So where are we now? The evidence all points to a double-dip around the turn of the year
Over a year ago Spear’s predicted a double-dip recession, for the simple reason that total debt, that is public debt and private debt, was so high in relation to GDP in Japan, the EU and US that it was inconceivable that repayment could ever be made and that, as a result of mounting fiscal deficits, a classic debt-deflation trap was inexorably developing.
The inescapable mathematics, and the fact that the average length of a banking crisis is 4.2 years, lay behind our prediction, while the central bankers hosed down the banking system with Quantitative Easing and governments threw Keynesian dollars at their economies to save their GDPs, in a vain attempt to stave off the inevitable. They hoped the BRIC consumers would haul the world out of recession, but the maths on that idea never did begin to stack up, as their GDP per capita remains minimal.
So where are we now? The evidence all points to a double-dip around the turn of the year. And, surprisingly, the great hope of China is now the economy to watch, as it is clearly over-heated and its banks are over-lent on property too. The mandarins have also been covering up the extent of their local government debt, where provincial budgets are a state secret, or were until the National Audit Office revealed that some local government debts were over 100 per cent of disposable revenues — the highest was 365 per cent!
But it’s in Japan, the EU and the US where the real debt problems linger and fester. House sales in the US, for example, were down 33 per cent in May, as the Homebuyer Tax Credit expired; unemployment is stubbornly stuck at 9.7 per cent; manufacturing capacity is only 71.9 per cent utilised; and over half the states are grappling with Chinese-style budget deficits as well, while inflation is at a record low of 0.6 per cent.
Tellingly, M3, or broad money that includes bank loans, is down 7.6 per cent in the last three months, which is a leading deflationary indicator, while the positive effects of 2009’s fiscal stimuli and QE begin to wear off.
The eurozone, meanwhile, threatens to be the Ground Zero of Banking Crisis 2, as it becomes apparent that the Franco-German plan to create a European Central Bank €750 billion standby facility is designed as much to save their own under-capitalised and under-provided banks as to prop up Club O’Med’s economies. Those are reeling from the austerity cuts that are eating away at their GDP, thus causing debt-to-GDP ratios to rise, the classic debt-deflation curse. This emergency facility is too small for the problems faced, that’s for certain, but it means that the ECB can now follow the Fed, BoE and BoJ with its own licence for QE.

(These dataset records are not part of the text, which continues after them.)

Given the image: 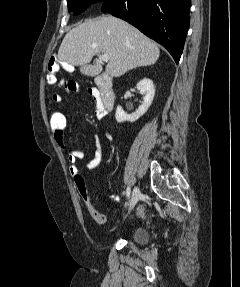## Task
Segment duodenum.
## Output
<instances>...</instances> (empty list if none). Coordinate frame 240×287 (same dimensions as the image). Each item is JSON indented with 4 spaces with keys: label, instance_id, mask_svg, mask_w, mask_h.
Returning <instances> with one entry per match:
<instances>
[{
    "label": "duodenum",
    "instance_id": "obj_1",
    "mask_svg": "<svg viewBox=\"0 0 240 287\" xmlns=\"http://www.w3.org/2000/svg\"><path fill=\"white\" fill-rule=\"evenodd\" d=\"M99 96L104 108L109 111L115 103V94L112 90V79L108 75L99 76L96 79Z\"/></svg>",
    "mask_w": 240,
    "mask_h": 287
}]
</instances>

In the UK the Coalition government, however, has sensibly begun to wield the axe at the bloated public sector and has made no bones about the real austerity that lies ahead. Osborne’s 2010 Budget should have been Brown’s 2007 Budget, but the latter missed his own Golden Rule of balancing the deficit through the cycle with a £485 billion own goal: slashing spending now can only reduce GDP during a recession, compounding the problem.

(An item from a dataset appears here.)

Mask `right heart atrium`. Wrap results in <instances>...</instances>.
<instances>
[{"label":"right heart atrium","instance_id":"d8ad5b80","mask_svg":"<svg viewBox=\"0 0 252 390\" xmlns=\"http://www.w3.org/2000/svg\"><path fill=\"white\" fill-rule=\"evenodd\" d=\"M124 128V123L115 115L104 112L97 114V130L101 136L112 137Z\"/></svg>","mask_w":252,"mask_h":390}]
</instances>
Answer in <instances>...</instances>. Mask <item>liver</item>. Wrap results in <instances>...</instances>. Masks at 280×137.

That is why this debt-deflationary double-dip recession has obviously been in the works since 2007. The only other way to go now is to print more money, ie QE, and risk creating monetary inflation, which overdone or come tardy off destroys money and savings, but is a sure-fire way of getting rid of real debt. Perhaps the G20 were hedging their bets, not quite knowing which way to go…

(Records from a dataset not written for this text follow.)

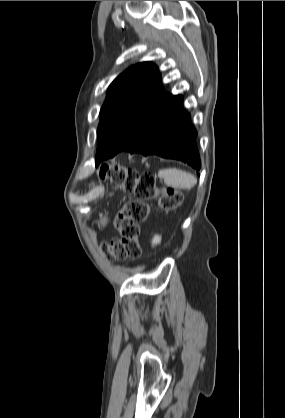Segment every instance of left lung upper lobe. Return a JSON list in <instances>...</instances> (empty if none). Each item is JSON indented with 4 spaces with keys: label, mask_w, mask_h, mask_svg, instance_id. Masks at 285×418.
<instances>
[{
    "label": "left lung upper lobe",
    "mask_w": 285,
    "mask_h": 418,
    "mask_svg": "<svg viewBox=\"0 0 285 418\" xmlns=\"http://www.w3.org/2000/svg\"><path fill=\"white\" fill-rule=\"evenodd\" d=\"M167 95L151 62L129 67L111 83L100 111L96 167L104 160L99 158L101 152L107 151L111 158L127 147Z\"/></svg>",
    "instance_id": "5c2ea615"
}]
</instances>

The odds are tending towards more QE as the double-dip becomes more obvious over the autumn, which will stoke up monetary-led inflation in 2011-12, leading to higher interest rates, which will in turn strengthen the downward trend, leading to more QE and so on. As real debt is extinguished, so the chances of Great Depression 2 will become all the more probable; it’s all a question of degree and timing.
Mr. Bernanke, the self-styled Friedmanite monetarist with the answer to debt-deflation depression economics, will have his work cut out to live up to his billing.